__How to complete this task__
With the pictures omitted, write out the entries that follow exactly as they stand.

__Transcribed page contents__
◇ ◇ ◇ ◇ ◇ ◇ ◇

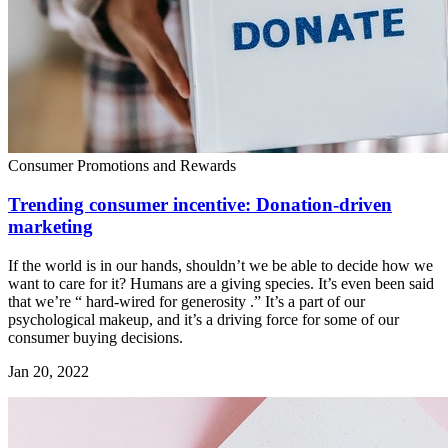
Consumer Promotions and Rewards
Trending consumer incentive: Donation-driven
marketing
If the world is in our hands, shouldn’t we be able to decide how we
want to care for it? Humans are a giving species. It’s even been said
that we’re “ hard-wired for generosity .” It’s a part of our
psychological makeup, and it’s a driving force for some of our
consumer buying decisions.
Jan 20, 2022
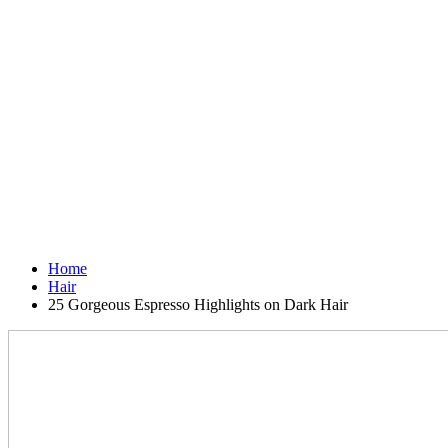
Home
Hair
25 Gorgeous Espresso Highlights on Dark Hair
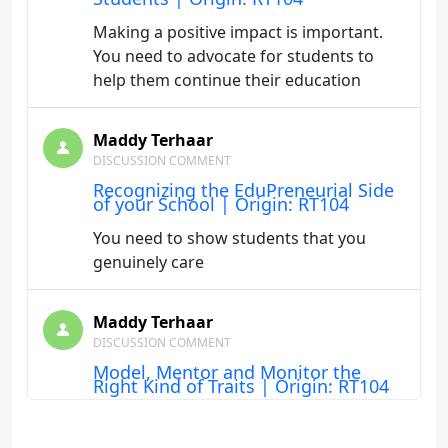
Making a positive impact is important.
You need to advocate for students to
help them continue their education
Maddy Terhaar
DISCUSSION COMMENT
Recognizing the EduPreneurial Side
of your School | Origin: RT104
You need to show students that you
genuinely care
Maddy Terhaar
DISCUSSION COMMENT
Model, Mentor and Monitor the
Right Kind of Traits | Origin: RT104
The key as an instructor is to be mindful
of how you are teaching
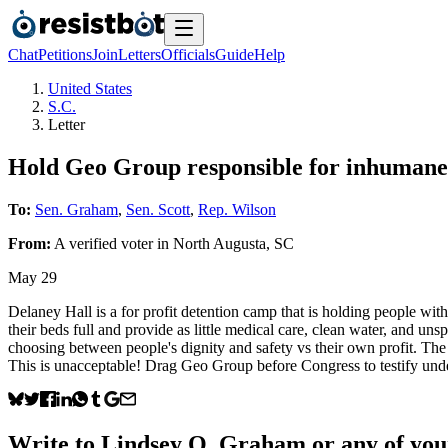
Chat
Petitions
Join
Letters
Officials
Guide
Help
United States
S.C.
Letter
Hold Geo Group responsible for inhumane l
To:
Sen. Graham
,
Sen. Scott
,
Rep. Wilson
From:
A
verified voter
in
North Augusta
,
SC
May 29
Delaney Hall is a for profit detention camp that is holding people wi
their beds full and provide as little medical care, clean water, and u
choosing between people's dignity and safety vs their own profit. The 
This is unacceptable! Drag Geo Group before Congress to testify under
Write to
Lindsey O. Graham
or any of your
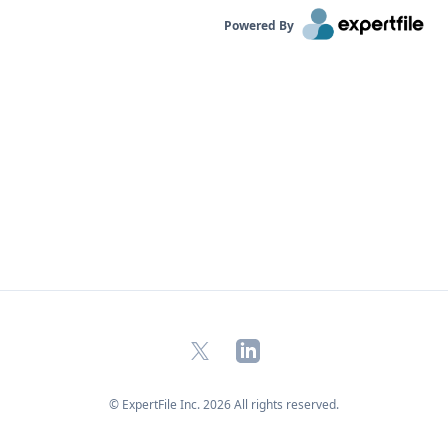
Powered By
X
LinkedIn
© ExpertFile Inc.
2026
All rights reserved.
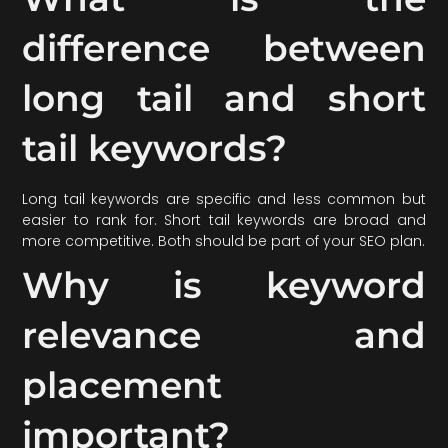
difference between
long tail and short
tail keywords?
Long tail keywords are specific and less common but
easier to rank for. Short tail keywords are broad and
more competitive. Both should be part of your SEO plan.
Why is keyword
relevance and
placement
important?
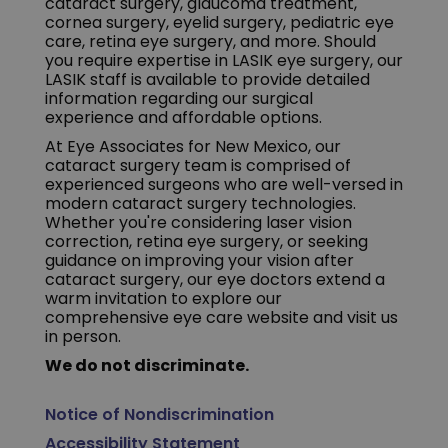
cataract surgery, glaucoma treatment,
cornea surgery, eyelid surgery, pediatric eye
care, retina eye surgery, and more. Should
you require expertise in LASIK eye surgery, our
LASIK staff is available to provide detailed
information regarding our surgical
experience and affordable options.
At Eye Associates for New Mexico, our
cataract surgery team is comprised of
experienced surgeons who are well-versed in
modern cataract surgery technologies.
Whether you're considering laser vision
correction, retina eye surgery, or seeking
guidance on improving your vision after
cataract surgery, our eye doctors extend a
warm invitation to explore our
comprehensive eye care website and visit us
in person.
We do not discriminate.
Notice of Nondiscrimination
Accessibility Statement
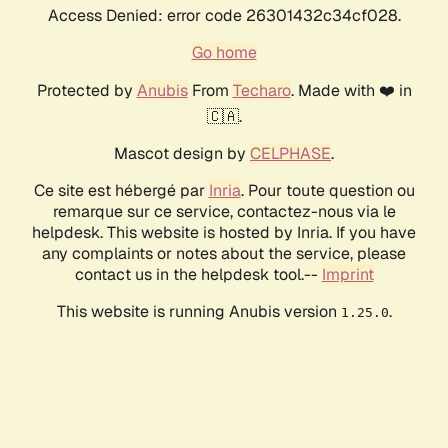
Access Denied: error code 26301432c34cf028.
Go home
Protected by
Anubis
From
Techaro
. Made with ❤️ in
🇨🇦.
Mascot design by
CELPHASE
.
Ce site est hébergé par
Inria
. Pour toute question ou
remarque sur ce service, contactez-nous via le
helpdesk. This website is hosted by Inria. If you have
any complaints or notes about the service, please
contact us in the helpdesk tool.--
Imprint
This website is running Anubis version
.
1.25.0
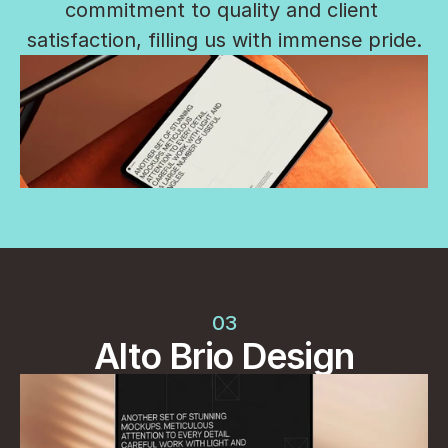
commitment to quality and client 
satisfaction, filling us with immense pride.
03
Alto Brio Design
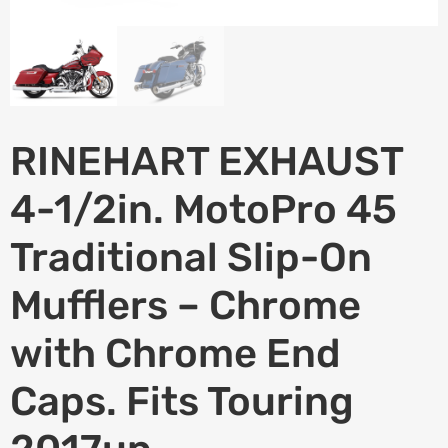
RINEHART EXHAUST
4-1/2in. MotoPro 45
Traditional Slip-On
Mufflers – Chrome
with Chrome End
Caps. Fits Touring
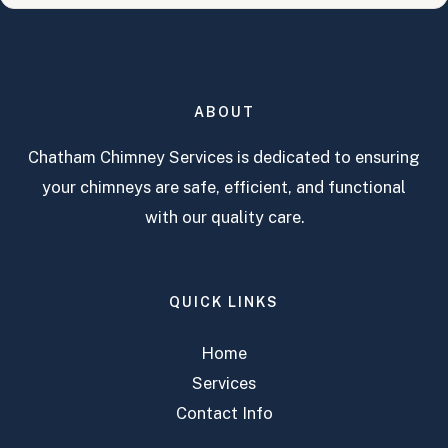
ABOUT
Chatham Chimney Services is dedicated to ensuring
your chimneys are safe, efficient, and functional
with our quality care.
QUICK LINKS
Home
Services
Contact Info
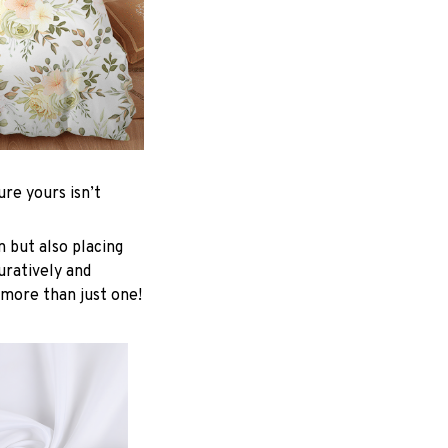
re yours isn’t
n but also placing
uratively and
 more than just one!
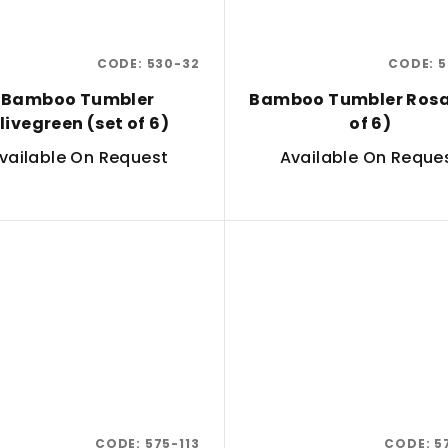
CODE:
530-32
CODE:
5
Bamboo Tumbler
Bamboo Tumbler Rosa
livegreen (set of 6)
of 6)
vailable On Request
Available On Reque
CODE:
575-113
CODE:
5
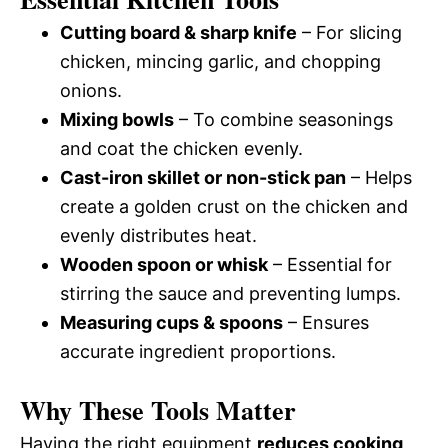
Cutting board & sharp knife
– For slicing
chicken, mincing garlic, and chopping
onions.
Mixing bowls
– To combine seasonings
and coat the chicken evenly.
Cast-iron skillet or non-stick pan
– Helps
create a golden crust on the chicken and
evenly distributes heat.
Wooden spoon or whisk
– Essential for
stirring the sauce and preventing lumps.
Measuring cups & spoons
– Ensures
accurate ingredient proportions.
Why These Tools Matter
Having the right equipment
reduces cooking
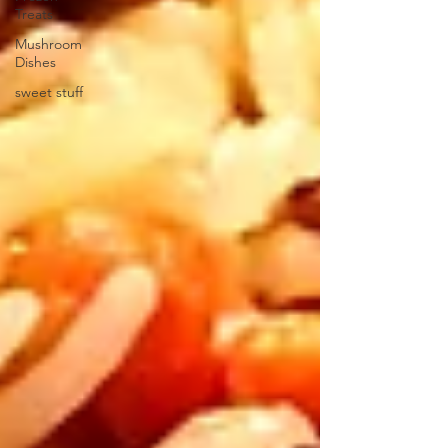
Treats
Mushroom
Dishes
sweet stuff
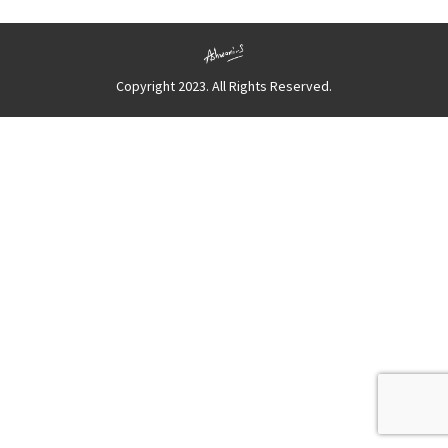
Copyright 2023. All Rights Reserved.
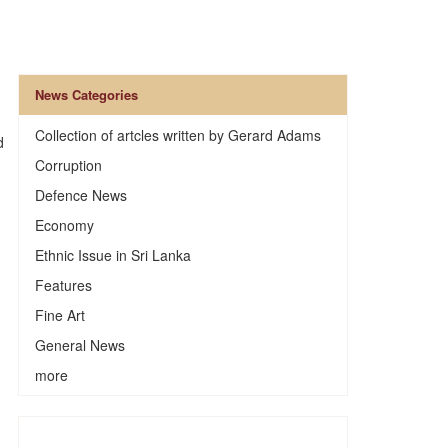
News Categories
Collection of artcles written by Gerard Adams
d
Corruption
Defence News
Economy
Ethnic Issue in Sri Lanka
Features
Fine Art
General News
more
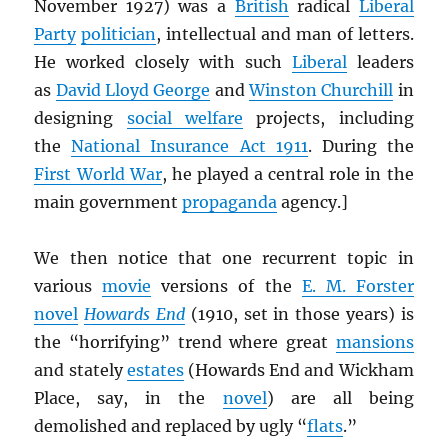
November 1927) was a
British
radical
Liberal
Party
politician
, intellectual and man of letters.
He worked closely with such
Liberal
leaders
as
David Lloyd George
and
Winston Churchill
in
designing
social welfare
projects, including
the
National Insurance Act 1911
. During the
First World War
, he played a central role in the
main government
propaganda
agency.]
We then notice that one recurrent topic in
various
movie
versions of the
E. M. Forster
novel
Howards End
(1910, set in those years) is
the “horrifying” trend where great
mansions
and stately
estates
(Howards End and Wickham
Place, say, in the
novel
) are all being
demolished and replaced by ugly “
flats
.”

◇ ◇ ◇ ◇ ◇ ◇ ◇

__Solution__
Consumer Promotions and Rewards
Trending consumer incentive: Donation-driven
marketing
If the world is in our hands, shouldn’t we be able to decide how we
want to care for it? Humans are a giving species. It’s even been said
that we’re “ hard-wired for generosity .” It’s a part of our
psychological makeup, and it’s a driving force for some of our
consumer buying decisions.
Jan 20, 2022
Home
Hair
25 Gorgeous Espresso Highlights on Dark Hair
Making a positive impact is important.
You need to advocate for students to
help them continue their education
Maddy Terhaar
DISCUSSION COMMENT
Recognizing the EduPreneurial Side
of your School | Origin: RT104
You need to show students that you
genuinely care
Maddy Terhaar
DISCUSSION COMMENT
Model, Mentor and Monitor the
Right Kind of Traits | Origin: RT104
The key as an instructor is to be mindful
of how you are teaching
Chat
Petitions
Join
Letters
Officials
Guide
Help
United States
S.C.
Letter
Hold Geo Group responsible for inhumane l
To:
Sen. Graham
,
Sen. Scott
,
Rep. Wilson
From:
A
verified voter
in
North Augusta
,
SC
May 29
Delaney Hall is a for profit detention camp that is holding people wi
their beds full and provide as little medical care, clean water, and u
choosing between people's dignity and safety vs their own profit. The 
This is unacceptable! Drag Geo Group before Congress to testify under
Write to
Lindsey O. Graham
or any of your
Powered By
X
LinkedIn
© ExpertFile Inc.
2026
All rights reserved.
difference between
long tail and short
tail keywords?
Long tail keywords are specific and less common but
easier to rank for. Short tail keywords are broad and
more competitive. Both should be part of your SEO plan.
Why is keyword
relevance and
placement
important?
cataract surgery, glaucoma treatment,
cornea surgery, eyelid surgery, pediatric eye
care, retina eye surgery, and more. Should
you require expertise in LASIK eye surgery, our
LASIK staff is available to provide detailed
information regarding our surgical
experience and affordable options.
At Eye Associates for New Mexico, our
cataract surgery team is comprised of
experienced surgeons who are well-versed in
modern cataract surgery technologies.
Whether you're considering laser vision
correction, retina eye surgery, or seeking
guidance on improving your vision after
cataract surgery, our eye doctors extend a
warm invitation to explore our
comprehensive eye care website and visit us
in person.
We do not discriminate.
Notice of Nondiscrimination
Accessibility Statement
Access Denied: error code 26301432c34cf028.
Go home
Protected by
Anubis
From
Techaro
. Made with ❤️ in
🇨🇦.
Mascot design by
CELPHASE
.
Ce site est hébergé par
Inria
. Pour toute question ou
remarque sur ce service, contactez-nous via le
helpdesk. This website is hosted by Inria. If you have
any complaints or notes about the service, please
contact us in the helpdesk tool.--
Imprint
This website is running Anubis version
.
1.25.0
commitment to quality and client 
satisfaction, filling us with immense pride.
03
Alto Brio Design
RINEHART EXHAUST
4-1/2in. MotoPro 45
Traditional Slip-On
Mufflers – Chrome
with Chrome End
Caps. Fits Touring
ABOUT
Chatham Chimney Services is dedicated to ensuring
your chimneys are safe, efficient, and functional
with our quality care.
QUICK LINKS
Home
Services
Contact Info
re yours isn’t
n but also placing
uratively and
 more than just one!
CODE:
530-32
CODE:
5
Bamboo Tumbler
Bamboo Tumbler Rosa
livegreen (set of 6)
of 6)
vailable On Request
Available On Reque
CODE:
575-113
CODE:
5
Cutting board & sharp knife
– For slicing
chicken, mincing garlic, and chopping
onions.
Mixing bowls
– To combine seasonings
and coat the chicken evenly.
Cast-iron skillet or non-stick pan
– Helps
create a golden crust on the chicken and
evenly distributes heat.
Wooden spoon or whisk
– Essential for
stirring the sauce and preventing lumps.
Measuring cups & spoons
– Ensures
accurate ingredient proportions.
Why These Tools Matter
Having the right equipment
reduces cooking
Treats
Mushroom
Dishes
sweet stuff
Copyright 2023. All Rights Reserved.
News Categories
Collection of artcles written by Gerard Adams
d
Corruption
Defence News
Economy
Ethnic Issue in Sri Lanka
Features
Fine Art
General News
more
November 1927) was a
British
radical
Liberal
Party
politician
, intellectual and man of letters.
He worked closely with such
Liberal
leaders
as
David Lloyd George
and
Winston Churchill
in
designing
social welfare
projects, including
the
National Insurance Act 1911
. During the
First World War
, he played a central role in the
main government
propaganda
agency.]
We then notice that one recurrent topic in
various
movie
versions of the
E. M. Forster
novel
Howards End
(1910, set in those years) is
the “horrifying” trend where great
mansions
and stately
estates
(Howards End and Wickham
Place, say, in the
novel
) are all being
demolished and replaced by ugly “
flats
.”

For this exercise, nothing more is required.